WHAT YOU HAVE TO DO
Exact copy, no pictures: return only the lines below from the line with "VANDAAG, 14:59" up to and including the line with "presente, mas principalmente porque".

^^^^^^^^^^^^^^^^

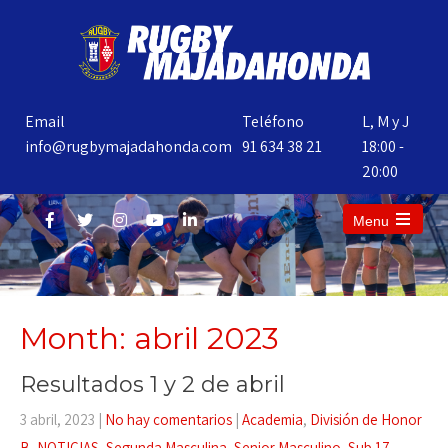
Email
Teléfono
L, M y J
info@rugbymajadahonda.com
91 634 38 21
18:00 -
20:00
Menu
Month:
abril 2023
Resultados 1 y 2 de abril
3 abril, 2023
|
No hay comentarios
|
Academia
,
División de Honor
B
,
NOTICIAS
,
Segunda Masculina
,
Senior Masculino
,
Sub 17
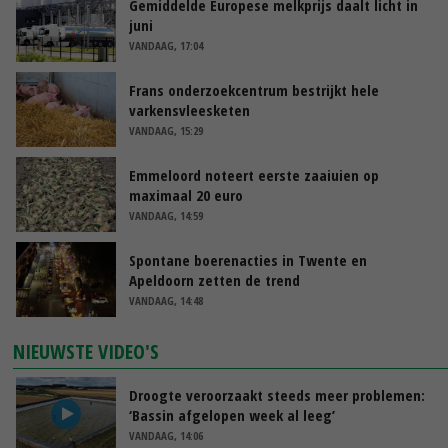
Gemiddelde Europese melkprijs daalt licht in
juni
VANDAAG, 17:04
Frans onderzoekcentrum bestrijkt hele
varkensvleesketen
VANDAAG, 15:29
Emmeloord noteert eerste zaaiuien op
maximaal 20 euro
VANDAAG, 14:59
Spontane boerenacties in Twente en
Apeldoorn zetten de trend
VANDAAG, 14:48
NIEUWSTE VIDEO'S
Droogte veroorzaakt steeds meer problemen:
‘Bassin afgelopen week al leeg’
VANDAAG, 14:06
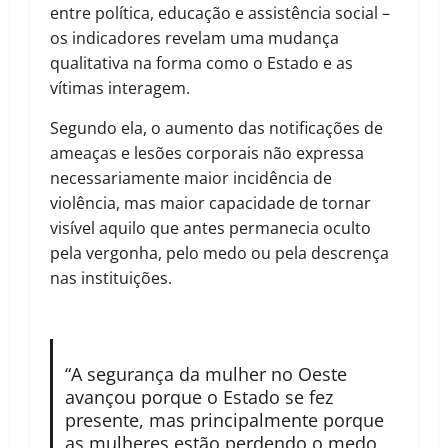
entre política, educação e assistência social –
os indicadores revelam uma mudança
qualitativa na forma como o Estado e as
vítimas interagem.
Segundo ela, o aumento das notificações de
ameaças e lesões corporais não expressa
necessariamente maior incidência de
violência, mas maior capacidade de tornar
visível aquilo que antes permanecia oculto
pela vergonha, pelo medo ou pela descrença
nas instituições.
“A segurança da mulher no Oeste
avançou porque o Estado se fez
presente, mas principalmente porque
as mulheres estão perdendo o medo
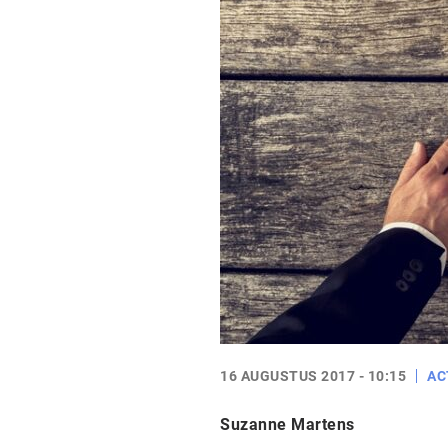
16 AUGUSTUS 2017 - 10:15
AC
Suzanne Martens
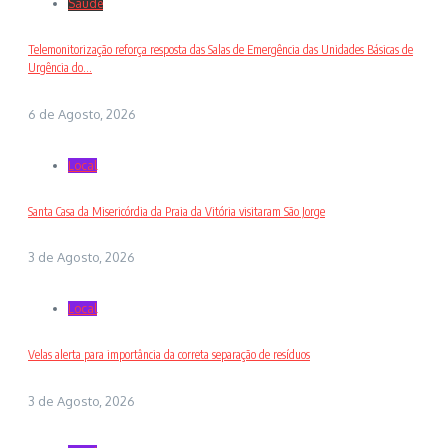
Saude
Telemonitorização reforça resposta das Salas de Emergência das Unidades Básicas de
Urgência do...
6 de Agosto, 2026
Local
Santa Casa da Misericórdia da Praia da Vitória visitaram São Jorge
3 de Agosto, 2026
Local
Velas alerta para importância da correta separação de resíduos
3 de Agosto, 2026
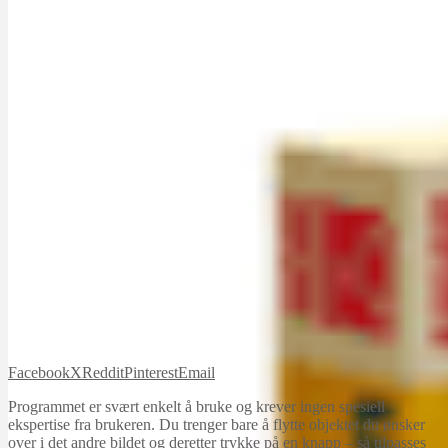
Facebook
X
Reddit
Pinterest
Email
Programmet er svært enkelt å bruke og krever ingen spesiell
ekspertise fra brukeren. Du trenger bare å flytte objektet du ønsker
over i det andre bildet og deretter trykke på en knapp – så tilpasses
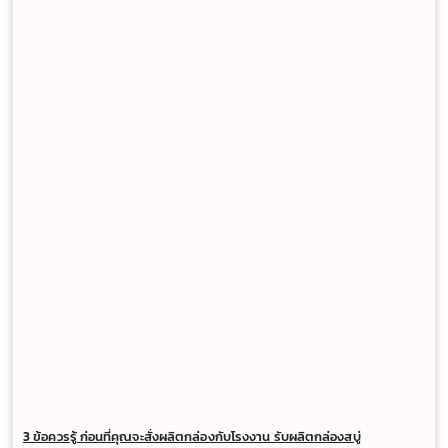
3 ข้อควรรู้ ก่อนที่คุณจะสั่งผลิตกล่องกับโรงงาน รับผลิตกล่องสบู่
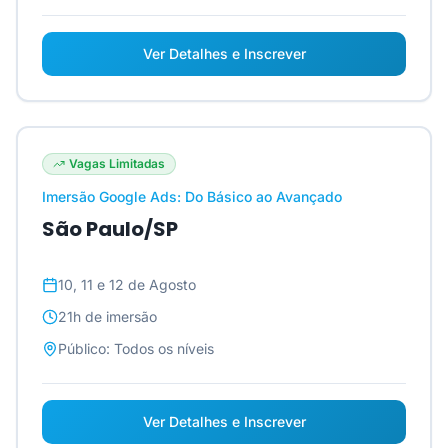
Ver Detalhes e Inscrever
Vagas Limitadas
Imersão Google Ads: Do Básico ao Avançado
São Paulo/SP
10, 11 e 12 de Agosto
21h
de imersão
Público:
Todos os níveis
Ver Detalhes e Inscrever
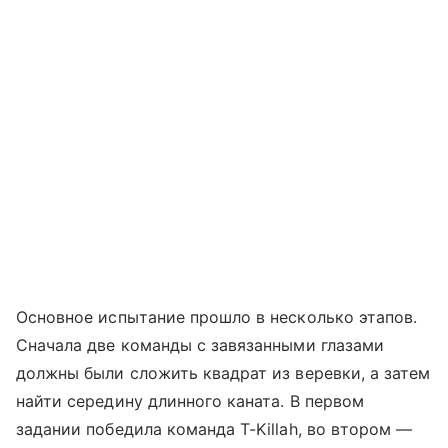
Основное испытание прошло в несколько этапов.
Сначала две команды с завязанными глазами
должны были сложить квадрат из веревки, а затем
найти середину длинного каната. В первом
задании победила команда T-Killah, во втором —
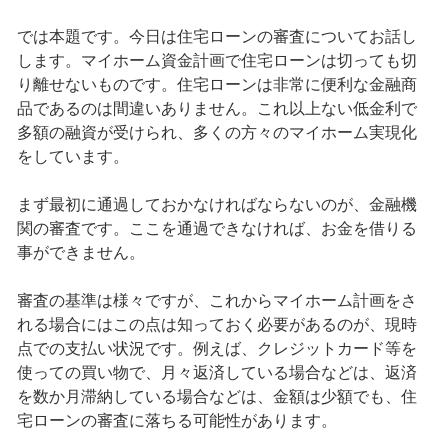
では本題です。今日は住宅ローンの審査についてお話し
します。マイホーム資金計画で住宅ローンは切っても切
り離せないものです。住宅ローンは非常に便利な金融商
品であるのは間違いありません。これ以上ない低金利で
多額の融資が受けられ、多くの方々のマイホーム実現化
をしています。
まず最初に通過しておかなければならないのが、金融機
関の審査です。ここを通過できなければ、お金を借りる
事ができません。
審査の基準は様々ですが、これからマイホーム計画をさ
れる場合にはこの点は知っておく必要があるのが、現時
点での支払い状況です。例えば、クレジットカード等を
使っての買い物で、月々返済している場合などは、返済
を数か月滞納している場合などは、金額は少額でも、住
宅ローンの審査に落ちる可能性があります。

^^^^^^^^^^^^^^^^

RESULT
VANDAAG, 14:59
Spontane boerenacties in Twente en
Apeldoorn zetten de trend
VANDAAG, 14:48
NIEUWSTE VIDEO'S
Droogte veroorzaakt steeds meer problemen:
‘Bassin afgelopen week al leeg’
VANDAAG, 14:06
entre política, educação e assistência social –
os indicadores revelam uma mudança
qualitativa na forma como o Estado e as
vítimas interagem.
Segundo ela, o aumento das notificações de
ameaças e lesões corporais não expressa
necessariamente maior incidência de
violência, mas maior capacidade de tornar
visível aquilo que antes permanecia oculto
pela vergonha, pelo medo ou pela descrença
nas instituições.
“A segurança da mulher no Oeste
avançou porque o Estado se fez
presente, mas principalmente porque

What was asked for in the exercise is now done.